Of course, the other thing to consider is how much they needed the new car sale to go through. Dealerships work on a strange combination of incentives from the factory, so sometimes taking a loss on an individual deal at the end of the month is worth it to make their numbers. Or they could have been making a ton of money on the new car price and offered you a “generous” trade in value in order to make the deal seem better. There’s a lot of variables.

A “two-year-old Subaru Outback in good but not pristine condition with low mileage” is likely to be the kind of car they want on their forecourt. The ‘condition’ is fairly cheap and easy to fix and I would expect them to sell it on for top Dollar. Car salesmen take negotiating seriously - it matters not if the sums are fairly trivial; what matters is getting the best deal for them. Seriously - yes, but it’s all a game really and about bragging rights in the pub after work.

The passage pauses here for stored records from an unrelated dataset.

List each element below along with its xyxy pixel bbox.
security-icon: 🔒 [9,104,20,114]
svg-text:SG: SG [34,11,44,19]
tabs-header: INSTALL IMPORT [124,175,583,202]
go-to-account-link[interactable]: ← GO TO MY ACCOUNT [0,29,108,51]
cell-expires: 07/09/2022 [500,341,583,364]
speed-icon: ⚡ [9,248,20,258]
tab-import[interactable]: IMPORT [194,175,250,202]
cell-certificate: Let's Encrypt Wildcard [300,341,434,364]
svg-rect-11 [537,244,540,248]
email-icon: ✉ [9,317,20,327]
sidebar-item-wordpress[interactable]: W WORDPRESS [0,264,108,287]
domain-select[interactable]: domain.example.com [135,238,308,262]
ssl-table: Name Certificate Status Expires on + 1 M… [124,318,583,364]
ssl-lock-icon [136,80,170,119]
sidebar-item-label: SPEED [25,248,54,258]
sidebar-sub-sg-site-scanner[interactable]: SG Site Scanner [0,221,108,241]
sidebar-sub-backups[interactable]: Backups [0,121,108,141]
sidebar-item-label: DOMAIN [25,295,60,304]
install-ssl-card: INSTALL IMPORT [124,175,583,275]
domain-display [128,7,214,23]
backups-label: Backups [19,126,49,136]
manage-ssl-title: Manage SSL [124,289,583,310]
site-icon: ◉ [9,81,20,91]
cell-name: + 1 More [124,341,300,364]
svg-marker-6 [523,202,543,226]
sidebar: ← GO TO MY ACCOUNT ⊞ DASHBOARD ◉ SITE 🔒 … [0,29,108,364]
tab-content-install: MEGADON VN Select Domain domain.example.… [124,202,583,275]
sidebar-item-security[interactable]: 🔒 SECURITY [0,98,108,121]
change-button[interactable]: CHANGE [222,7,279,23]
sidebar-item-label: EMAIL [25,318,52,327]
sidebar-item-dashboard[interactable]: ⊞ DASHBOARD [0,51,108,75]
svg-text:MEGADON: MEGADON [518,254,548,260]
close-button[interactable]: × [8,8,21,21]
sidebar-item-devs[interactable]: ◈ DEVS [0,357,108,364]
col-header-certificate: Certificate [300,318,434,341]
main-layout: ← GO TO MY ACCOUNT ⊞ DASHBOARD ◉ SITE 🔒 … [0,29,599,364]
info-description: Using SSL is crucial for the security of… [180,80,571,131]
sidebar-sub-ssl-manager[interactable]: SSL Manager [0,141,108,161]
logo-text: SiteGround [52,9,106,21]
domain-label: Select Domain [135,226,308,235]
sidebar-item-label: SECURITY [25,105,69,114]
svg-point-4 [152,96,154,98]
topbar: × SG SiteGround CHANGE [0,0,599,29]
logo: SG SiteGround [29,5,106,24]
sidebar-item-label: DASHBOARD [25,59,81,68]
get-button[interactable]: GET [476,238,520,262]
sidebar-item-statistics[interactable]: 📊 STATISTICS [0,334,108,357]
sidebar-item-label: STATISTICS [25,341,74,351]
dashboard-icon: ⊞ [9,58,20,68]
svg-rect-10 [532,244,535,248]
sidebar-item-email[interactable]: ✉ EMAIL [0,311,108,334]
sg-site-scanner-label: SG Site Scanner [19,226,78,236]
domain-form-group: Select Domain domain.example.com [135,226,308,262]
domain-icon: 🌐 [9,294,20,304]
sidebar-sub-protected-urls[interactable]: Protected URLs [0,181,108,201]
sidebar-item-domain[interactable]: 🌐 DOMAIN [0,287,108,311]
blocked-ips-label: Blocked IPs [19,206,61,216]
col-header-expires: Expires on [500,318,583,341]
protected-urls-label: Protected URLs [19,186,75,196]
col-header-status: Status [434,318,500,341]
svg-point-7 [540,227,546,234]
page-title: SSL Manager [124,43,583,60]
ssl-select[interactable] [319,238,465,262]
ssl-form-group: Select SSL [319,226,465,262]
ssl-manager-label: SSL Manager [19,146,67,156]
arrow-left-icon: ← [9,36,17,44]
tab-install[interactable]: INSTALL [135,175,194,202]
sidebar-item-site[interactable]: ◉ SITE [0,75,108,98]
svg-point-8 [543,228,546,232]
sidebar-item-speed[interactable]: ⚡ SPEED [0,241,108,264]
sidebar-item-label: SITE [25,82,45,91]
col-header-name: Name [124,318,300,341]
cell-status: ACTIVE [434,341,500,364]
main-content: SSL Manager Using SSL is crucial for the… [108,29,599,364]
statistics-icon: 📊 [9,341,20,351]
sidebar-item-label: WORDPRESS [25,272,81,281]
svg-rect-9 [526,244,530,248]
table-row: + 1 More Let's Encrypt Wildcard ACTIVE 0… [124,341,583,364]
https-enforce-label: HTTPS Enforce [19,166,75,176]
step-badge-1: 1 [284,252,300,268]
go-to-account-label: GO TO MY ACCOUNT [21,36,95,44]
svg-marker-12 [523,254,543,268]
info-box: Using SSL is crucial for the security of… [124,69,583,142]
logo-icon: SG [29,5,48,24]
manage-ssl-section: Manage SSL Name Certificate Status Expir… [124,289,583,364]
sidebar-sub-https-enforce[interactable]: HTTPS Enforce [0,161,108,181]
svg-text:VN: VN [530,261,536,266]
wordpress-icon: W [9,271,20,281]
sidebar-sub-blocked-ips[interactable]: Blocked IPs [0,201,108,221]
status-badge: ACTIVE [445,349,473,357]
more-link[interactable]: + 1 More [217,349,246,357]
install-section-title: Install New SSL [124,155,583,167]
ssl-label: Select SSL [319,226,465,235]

Even if the dealership isn’t lying, that $500 may be most of the salesman commission – the profit for the dealership may be built in even before the salesman reaches his personal break point.

According to the two car salesmen I’ve known, an additional factor may be that the dealer is straight out lying to the salesmen. The dealer may be making 10K on a sale (a figure pulled out of my ass), but telling the salesman (and calculating the commission) on the basis that there is only 8K margin.

Thanks for the responses. I figured the margins on cars could be thin at times; I didn’t realize just how thin in some cases. Again, probably not in my case specifically; the dealership likely made a decent amount on the new car purchase, so maybe breaking even or squeezing out a small profit on my trade-in made a lot of sense from their perspective.